Task - Give all of the records again precisely, excluding whatever pictures they contain.

◇ ◇ ◇ ◇

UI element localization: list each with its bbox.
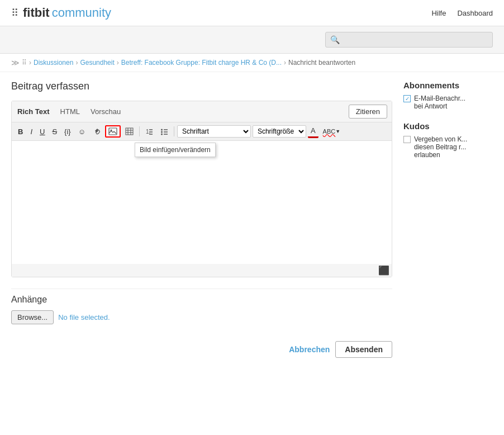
toolbar-divider-1	[139, 126, 140, 136]
breadcrumb: ≫ ⠿ › Diskussionen › Gesundheit › Betref…	[0, 54, 504, 72]
file-input-row: Browse... No file selected.	[11, 310, 392, 324]
svg-point-13	[161, 134, 163, 135]
insert-table-button[interactable]	[122, 126, 136, 137]
logo-community-text: community	[52, 6, 111, 20]
logo-fitbit-text: fitbit	[23, 6, 50, 20]
sidebar-kudos: Kudos Vergeben von K...diesen Beitrag r.…	[403, 121, 493, 159]
content-area: Beitrag verfassen Rich Text HTML Vorscha…	[11, 81, 392, 358]
abonnements-label: E-Mail-Benachr...bei Antwort	[414, 94, 465, 110]
spellcheck-button[interactable]: ABC ▼	[320, 126, 344, 136]
insert-image-button[interactable]	[105, 125, 121, 138]
abonnements-checkbox[interactable]	[403, 95, 411, 102]
attachments-section: Anhänge Browse... No file selected.	[11, 289, 392, 330]
breadcrumb-sep-4: ›	[284, 59, 286, 67]
kudos-title: Kudos	[403, 121, 493, 131]
unordered-list-icon	[160, 127, 168, 135]
editor-wrapper: Rich Text HTML Vorschau Zitieren B I U S…	[11, 101, 392, 277]
svg-rect-0	[109, 128, 117, 135]
svg-point-11	[161, 129, 163, 131]
bottom-actions: Abbrechen Absenden	[11, 341, 392, 358]
breadcrumb-gesundheit[interactable]: Gesundheit	[80, 59, 114, 67]
toolbar-divider-2	[174, 126, 174, 136]
file-status: No file selected.	[58, 313, 110, 321]
editor-tabs: Rich Text HTML Vorschau	[16, 106, 122, 117]
image-tooltip: Bild einfügen/verändern	[135, 143, 216, 157]
ordered-list-icon: 1.	[145, 127, 153, 135]
abonnements-title: Abonnements	[403, 81, 493, 90]
breadcrumb-dots-icon: ⠿	[22, 59, 27, 67]
browse-button[interactable]: Browse...	[11, 310, 54, 324]
sidebar: Abonnements E-Mail-Benachr...bei Antwort…	[403, 81, 493, 358]
toolbar: B I U S {i} ☺	[12, 122, 392, 141]
kudos-checkbox[interactable]	[403, 136, 411, 143]
breadcrumb-betreff[interactable]: Betreff: Facebook Gruppe: Fitbit charge …	[121, 59, 282, 67]
editor-tabs-row: Rich Text HTML Vorschau Zitieren	[12, 101, 392, 122]
link-icon	[93, 127, 101, 135]
bold-button[interactable]: B	[15, 126, 26, 138]
editor-text-area[interactable]	[12, 141, 392, 264]
page-title: Beitrag verfassen	[11, 81, 392, 92]
tab-html[interactable]: HTML	[59, 106, 81, 117]
kudos-item: Vergeben von K...diesen Beitrag r...erla…	[403, 135, 493, 159]
tab-vorschau[interactable]: Vorschau	[89, 106, 122, 117]
tab-rich-text[interactable]: Rich Text	[16, 106, 51, 117]
font-family-select[interactable]: Schriftart Arial Times New Roman Courier	[177, 125, 251, 138]
unordered-list-button[interactable]	[158, 126, 171, 137]
svg-rect-2	[126, 128, 133, 135]
logo-dots-icon: ⠿	[11, 7, 18, 19]
header-nav: Hilfe Dashboard	[431, 9, 493, 17]
ordered-list-button[interactable]: 1.	[142, 126, 156, 137]
breadcrumb-sep-2: ›	[75, 59, 78, 67]
table-icon	[125, 127, 134, 135]
link-button[interactable]	[90, 126, 103, 137]
breadcrumb-collapse-icon[interactable]: ≫	[11, 58, 20, 67]
image-icon	[108, 127, 117, 135]
emoji-button[interactable]: ☺	[75, 126, 88, 138]
nav-dashboard-link[interactable]: Dashboard	[457, 9, 493, 17]
breadcrumb-current: Nachricht beantworten	[288, 59, 355, 67]
main-container: Beitrag verfassen Rich Text HTML Vorscha…	[0, 72, 504, 366]
kudos-label: Vergeben von K...diesen Beitrag r...erla…	[414, 135, 467, 159]
header: ⠿ fitbit community Hilfe Dashboard	[0, 0, 504, 26]
breadcrumb-sep-3: ›	[117, 59, 119, 67]
underline-button[interactable]: U	[37, 126, 47, 138]
abonnements-item: E-Mail-Benachr...bei Antwort	[403, 94, 493, 110]
font-color-button[interactable]: A	[308, 125, 318, 138]
sidebar-abonnements: Abonnements E-Mail-Benachr...bei Antwort	[403, 81, 493, 110]
search-bar[interactable]: 🔍	[325, 32, 493, 48]
search-bar-container: 🔍	[0, 26, 504, 54]
resize-icon[interactable]: ⬛	[378, 265, 389, 276]
breadcrumb-sep-1: ›	[29, 59, 31, 67]
svg-point-12	[161, 131, 163, 133]
strikethrough-button[interactable]: S	[49, 126, 60, 138]
italic-button[interactable]: I	[27, 126, 35, 138]
resize-handle: ⬛	[12, 264, 392, 277]
nav-hilfe-link[interactable]: Hilfe	[431, 9, 446, 17]
absenden-button[interactable]: Absenden	[335, 341, 392, 358]
abbrechen-button[interactable]: Abbrechen	[289, 341, 330, 358]
search-icon: 🔍	[330, 35, 340, 44]
logo: ⠿ fitbit community	[11, 6, 111, 20]
breadcrumb-diskussionen[interactable]: Diskussionen	[34, 59, 73, 67]
attachments-title: Anhänge	[11, 295, 392, 305]
zitieren-button[interactable]: Zitieren	[349, 105, 387, 119]
code-button[interactable]: {i}	[61, 126, 74, 138]
font-size-select[interactable]: Schriftgröße 8 10 12 14 16 18 24 36	[253, 125, 306, 138]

◇ ◇ ◇ ◇

Output of the task -
UI element localization: list each with its bbox.
toolbar-divider-1	[139, 126, 140, 136]
breadcrumb: ≫ ⠿ › Diskussionen › Gesundheit › Betref…	[0, 54, 504, 72]
file-input-row: Browse... No file selected.	[11, 310, 392, 324]
svg-point-13	[161, 134, 163, 135]
insert-table-button[interactable]	[122, 126, 136, 137]
logo-community-text: community	[52, 6, 111, 20]
logo-fitbit-text: fitbit	[23, 6, 50, 20]
sidebar-kudos: Kudos Vergeben von K...diesen Beitrag r.…	[403, 121, 493, 159]
content-area: Beitrag verfassen Rich Text HTML Vorscha…	[11, 81, 392, 358]
abonnements-label: E-Mail-Benachr...bei Antwort	[414, 94, 465, 110]
spellcheck-button[interactable]: ABC ▼	[320, 126, 344, 136]
insert-image-button[interactable]	[105, 125, 121, 138]
abonnements-checkbox[interactable]	[403, 95, 411, 102]
attachments-section: Anhänge Browse... No file selected.	[11, 289, 392, 330]
breadcrumb-sep-4: ›	[284, 59, 286, 67]
kudos-title: Kudos	[403, 121, 493, 131]
unordered-list-icon	[160, 127, 168, 135]
editor-wrapper: Rich Text HTML Vorschau Zitieren B I U S…	[11, 101, 392, 277]
svg-rect-0	[109, 128, 117, 135]
svg-point-11	[161, 129, 163, 131]
bottom-actions: Abbrechen Absenden	[11, 341, 392, 358]
breadcrumb-gesundheit[interactable]: Gesundheit	[80, 59, 114, 67]
toolbar-divider-2	[174, 126, 174, 136]
file-status: No file selected.	[58, 313, 110, 321]
editor-tabs: Rich Text HTML Vorschau	[16, 106, 122, 117]
image-tooltip: Bild einfügen/verändern	[135, 143, 216, 157]
ordered-list-icon: 1.	[145, 127, 153, 135]
abonnements-title: Abonnements	[403, 81, 493, 90]
breadcrumb-dots-icon: ⠿	[22, 59, 27, 67]
browse-button[interactable]: Browse...	[11, 310, 54, 324]
sidebar: Abonnements E-Mail-Benachr...bei Antwort…	[403, 81, 493, 358]
toolbar: B I U S {i} ☺	[12, 122, 392, 141]
kudos-checkbox[interactable]	[403, 136, 411, 143]
breadcrumb-betreff[interactable]: Betreff: Facebook Gruppe: Fitbit charge …	[121, 59, 282, 67]
editor-tabs-row: Rich Text HTML Vorschau Zitieren	[12, 101, 392, 122]
link-icon	[93, 127, 101, 135]
bold-button[interactable]: B	[15, 126, 26, 138]
editor-text-area[interactable]	[12, 141, 392, 264]
page-title: Beitrag verfassen	[11, 81, 392, 92]
tab-html[interactable]: HTML	[59, 106, 81, 117]
kudos-item: Vergeben von K...diesen Beitrag r...erla…	[403, 135, 493, 159]
tab-vorschau[interactable]: Vorschau	[89, 106, 122, 117]
tab-rich-text[interactable]: Rich Text	[16, 106, 51, 117]
font-family-select[interactable]: Schriftart Arial Times New Roman Courier	[177, 125, 251, 138]
unordered-list-button[interactable]	[158, 126, 171, 137]
svg-rect-2	[126, 128, 133, 135]
logo-dots-icon: ⠿	[11, 7, 18, 19]
header-nav: Hilfe Dashboard	[431, 9, 493, 17]
ordered-list-button[interactable]: 1.	[142, 126, 156, 137]
breadcrumb-sep-2: ›	[75, 59, 78, 67]
table-icon	[125, 127, 134, 135]
link-button[interactable]	[90, 126, 103, 137]
breadcrumb-collapse-icon[interactable]: ≫	[11, 58, 20, 67]
image-icon	[108, 127, 117, 135]
emoji-button[interactable]: ☺	[75, 126, 88, 138]
nav-dashboard-link[interactable]: Dashboard	[457, 9, 493, 17]
breadcrumb-current: Nachricht beantworten	[288, 59, 355, 67]
main-container: Beitrag verfassen Rich Text HTML Vorscha…	[0, 72, 504, 366]
kudos-label: Vergeben von K...diesen Beitrag r...erla…	[414, 135, 467, 159]
header: ⠿ fitbit community Hilfe Dashboard	[0, 0, 504, 26]
breadcrumb-sep-3: ›	[117, 59, 119, 67]
underline-button[interactable]: U	[37, 126, 47, 138]
abonnements-item: E-Mail-Benachr...bei Antwort	[403, 94, 493, 110]
font-color-button[interactable]: A	[308, 125, 318, 138]
sidebar-abonnements: Abonnements E-Mail-Benachr...bei Antwort	[403, 81, 493, 110]
search-bar[interactable]: 🔍	[325, 32, 493, 48]
search-bar-container: 🔍	[0, 26, 504, 54]
resize-icon[interactable]: ⬛	[378, 265, 389, 276]
breadcrumb-sep-1: ›	[29, 59, 31, 67]
svg-point-12	[161, 131, 163, 133]
strikethrough-button[interactable]: S	[49, 126, 60, 138]
italic-button[interactable]: I	[27, 126, 35, 138]
resize-handle: ⬛	[12, 264, 392, 277]
nav-hilfe-link[interactable]: Hilfe	[431, 9, 446, 17]
absenden-button[interactable]: Absenden	[335, 341, 392, 358]
abbrechen-button[interactable]: Abbrechen	[289, 341, 330, 358]
search-icon: 🔍	[330, 35, 340, 44]
logo: ⠿ fitbit community	[11, 6, 111, 20]
breadcrumb-diskussionen[interactable]: Diskussionen	[34, 59, 73, 67]
attachments-title: Anhänge	[11, 295, 392, 305]
zitieren-button[interactable]: Zitieren	[349, 105, 387, 119]
code-button[interactable]: {i}	[61, 126, 74, 138]
font-size-select[interactable]: Schriftgröße 8 10 12 14 16 18 24 36	[253, 125, 306, 138]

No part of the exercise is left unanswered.